Brütet der Storch?
Ein Paar übernachtet auf dem Dach beim Wirtshaus Andechser. Der Vogelschützer Gerhard Mayer aus Friedberg rät, sich nicht zu früh zu freuen
In Mering hat sich ein neues Storchenpaar auf dem Dach des Wirtshauses Andechser niedergelassen. Ob es wohl bleibt?
Mering Wenn es um den Weißstorch im Altlandkreis Friedberg geht, ist das südliche Paartal eine regelrechte Diaspora. So bezeichnet es jedenfalls Gerhard Mayer, Mitglied im Landesbund für Vogelschutz im Landkreis Aichach-Friedberg (LBV). Der Artenschützer aus Friedberg ist seit vielen Jahren im Vogelschutz aktiv und kennt sich bestens in der Gegend aus.
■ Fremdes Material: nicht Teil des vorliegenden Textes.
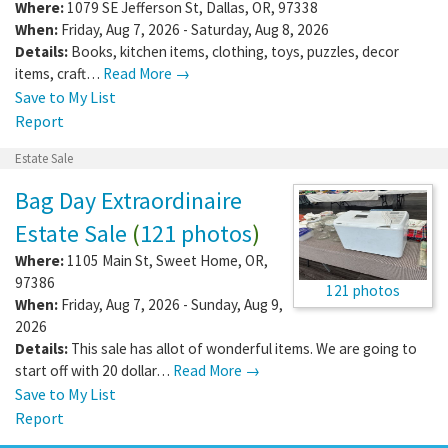
Where:
1079 SE Jefferson St
,
Dallas
,
OR
,
97338
When:
Friday, Aug 7, 2026 - Saturday, Aug 8, 2026
Details:
Books, kitchen items, clothing, toys, puzzles, decor
items, craft…
Read More →
Save to My List
Report
Estate Sale
Bag Day Extraordinaire
Estate Sale
(
121 photos
)
Where:
1105 Main St
,
Sweet Home
,
OR
,
97386
121 photos
When:
Friday, Aug 7, 2026 - Sunday, Aug 9,
2026
Details:
This sale has allot of wonderful items. We are going to
start off with 20 dollar…
Read More →
Save to My List
Report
Doch vielleicht ist der Süden schon bald kein weißer Fleck mehr auf der Landkarte für den Storch, denn an Ostern wurde ein Paar auf dem Dach beim Wirtshaus Andechser in Mering gesichtet.
Doch auch wenn die Bürger der Marktgemeinde regelrecht begeistert über den Neuankömmling sind und Gerhard Mayer bereits informiert haben, so rät dieser doch zur Besonnenheit. „Cool bleiben und nicht zu früh freuen“, lautet seine Devise.
Denn der Frühjahrszug der Weíßstörche sei noch nicht abgeschlossen. Und es könne genauso gut sein, dass die Tiere nur Rast machen in Mering. Auch in der Nähe von Schmiechen wurden ihm zufolge drei Exemplare gesichtet. Zudem fehle noch ein Storch in Bachern, wo seit 2015 ein Paar brütet. Ältere Bürger aus Mering und Umgebung können sich nicht erinnern, nach dem Krieg brütende Störche in Mering gesehen zu haben. Dabei sei das südliche Paartal eigentlich für die Großvögel geeignet.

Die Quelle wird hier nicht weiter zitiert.